Now, as Layne told Niall last night, he will be paying for the debacle in Iraq long after we are gone. Housing locally, food, fuel, and the cost of living soar. The mayor only can see more "infill" to stem the flight of those neither too rich or too poor down the jammed freeways further into the dusty inlands. Our county grows by a million people a decade. Everyone wants to drive and who can blame them, but where are the jobs that allow us to live where we work? They tell us globalization grants bargains for we Angelenos, not to mention lots of new restaurants and street festivals and celebrations at school international days. But, how can our stretch of land crammed between ocean and hills and support newcomers equal to two Chicagos in the next few years? And, once here, everyone brings their proverbial brother and his family over too.

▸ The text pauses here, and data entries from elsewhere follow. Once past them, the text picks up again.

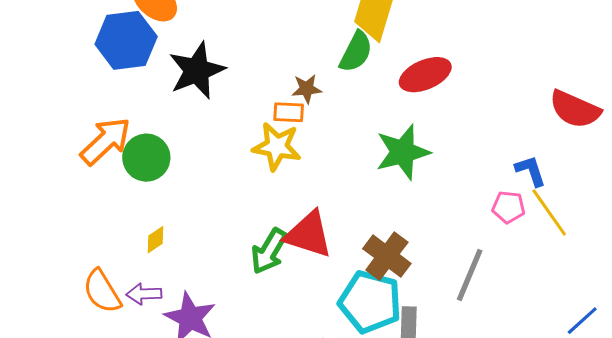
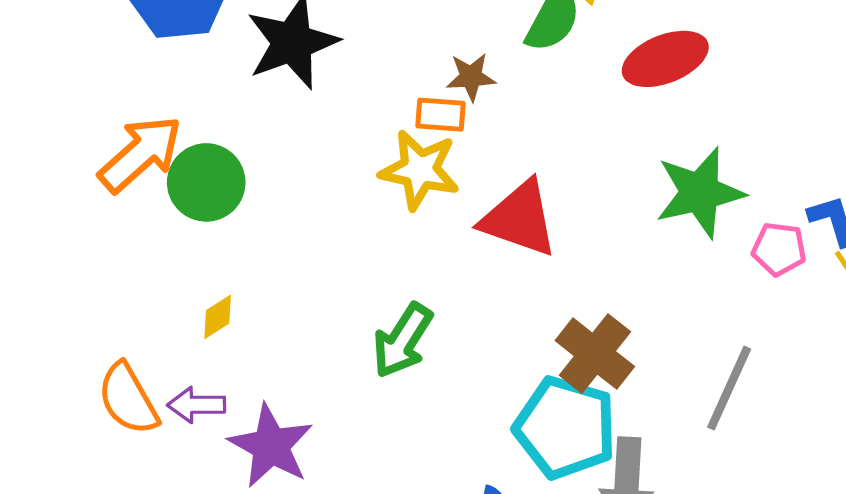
green star: (403, 152) -> (700, 193), moved
pink pentagon: (508, 207) -> (779, 249), moved
red triangle: (308, 234) -> (519, 219), moved

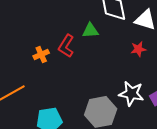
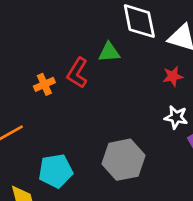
white star: (131, 94) -> (176, 117), moved, size x0.7

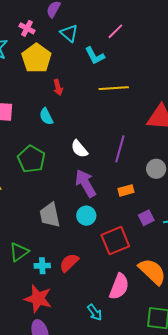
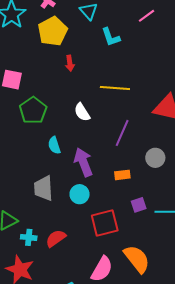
pink line: (115, 31) -> (147, 16), moved
yellow line: (114, 88) -> (115, 88), moved
cyan semicircle: (46, 116) -> (54, 145), moved
white semicircle: (79, 149) -> (82, 112), moved
green pentagon: (31, 159) -> (33, 110), moved

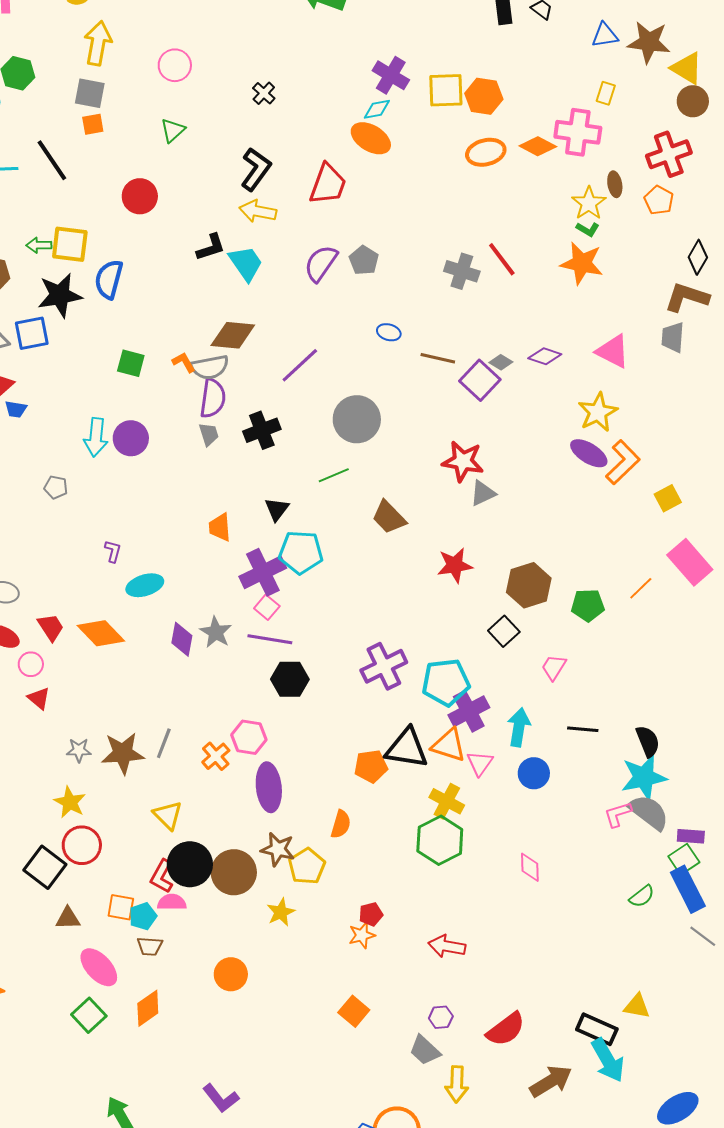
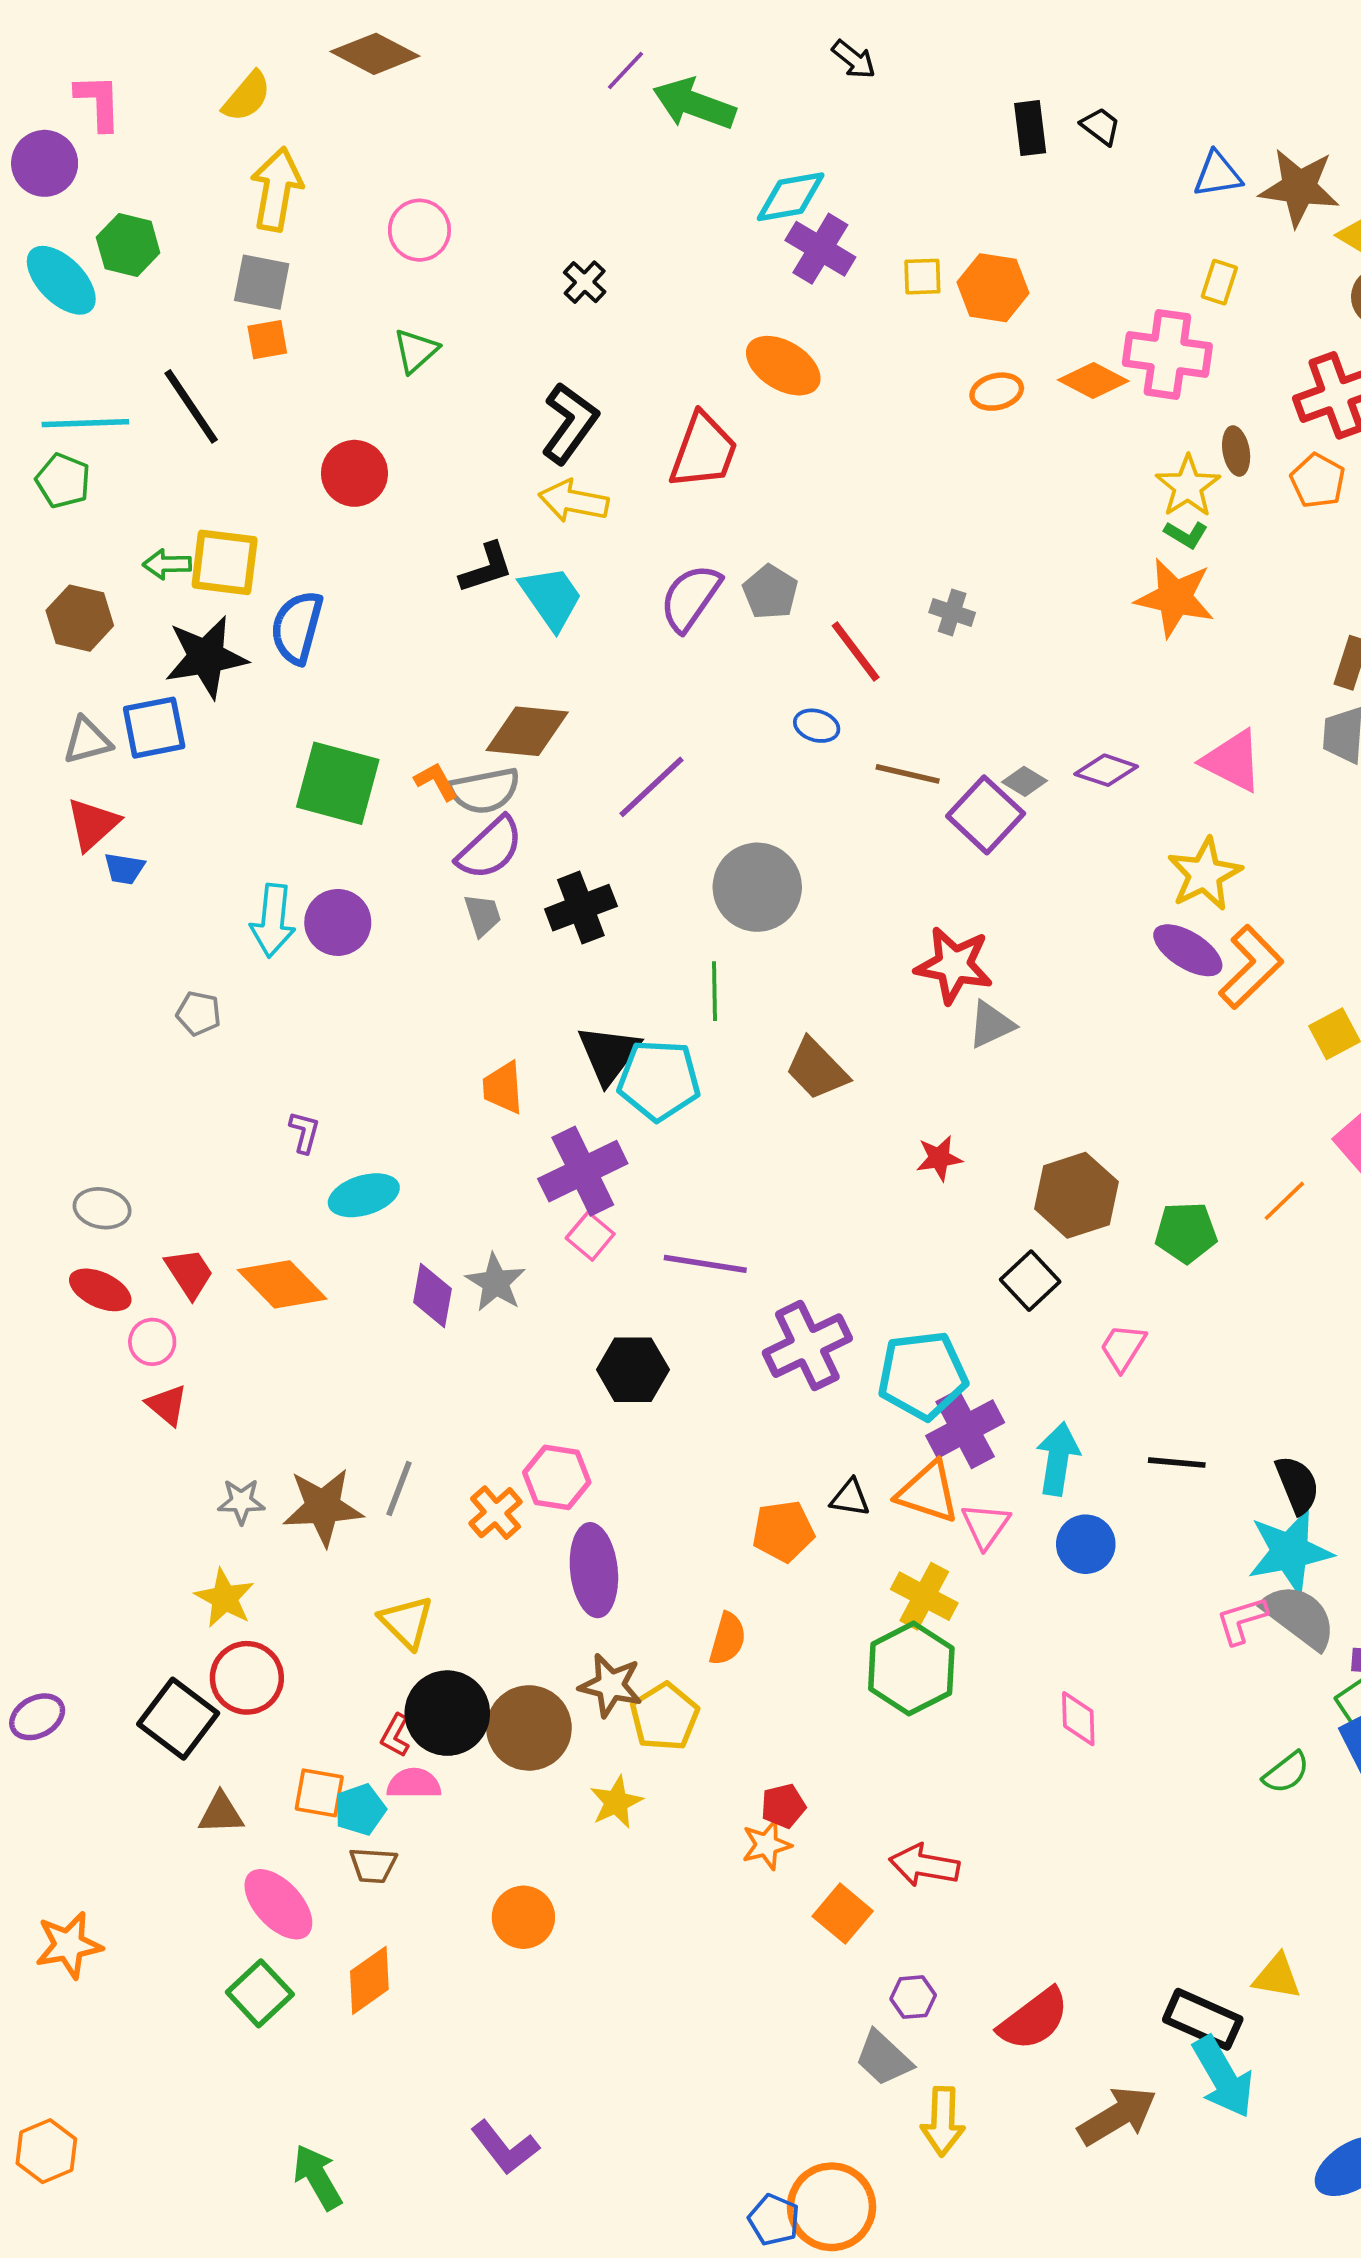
yellow square: (446, 90) -> (922, 277), size x0.6
cyan diamond: (377, 109) -> (791, 197), moved, size x1.4
orange ellipse: (486, 152) -> (997, 392), size x0.7
red line: (502, 259) -> (856, 651), moved
gray cross: (462, 271) -> (952, 612), size x0.7
green square: (131, 363) -> (338, 783), size x1.6
purple semicircle: (213, 398) -> (490, 848), turned 39
green line: (334, 475) -> (715, 991), turned -68
black triangle: (277, 509) -> (609, 1054), size x1.4
cyan pentagon: (301, 552) -> (659, 1080), moved
red star: (455, 565) -> (939, 1158), size x0.7
purple line: (270, 639) -> (705, 1264), moved
black triangle: (407, 748) -> (850, 1498), size x0.5
red L-shape: (162, 876) -> (395, 1735), size x0.7
orange square: (354, 1011) -> (843, 1914), moved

Outsourcing and offshoring destroyed the stability that once was present in corporate America, and who can say that Catholics, Jews, or Protestants, quasi, non, totally, or skeptically religious can hope for such a future for their children's upward mobility?

Doyle: You don’t have to be a committed Marxist to recognize that the family cohesion Mr. Brooks attributes to the influence of the Catholic Church was supported on a foundation of decent hourly-wage industrial jobs and low-to-middle level managerial positions, which the political powers he so consistently supports have systematically stripped out of the economy.

Family cohesion is a lot easier when every adult in the family is not working two jobs. If new generations of Catholics have outstripped their parents in terms of education, perhaps it is because the G.I. Bill and other government policies in the 1950s and 1960s made that possible.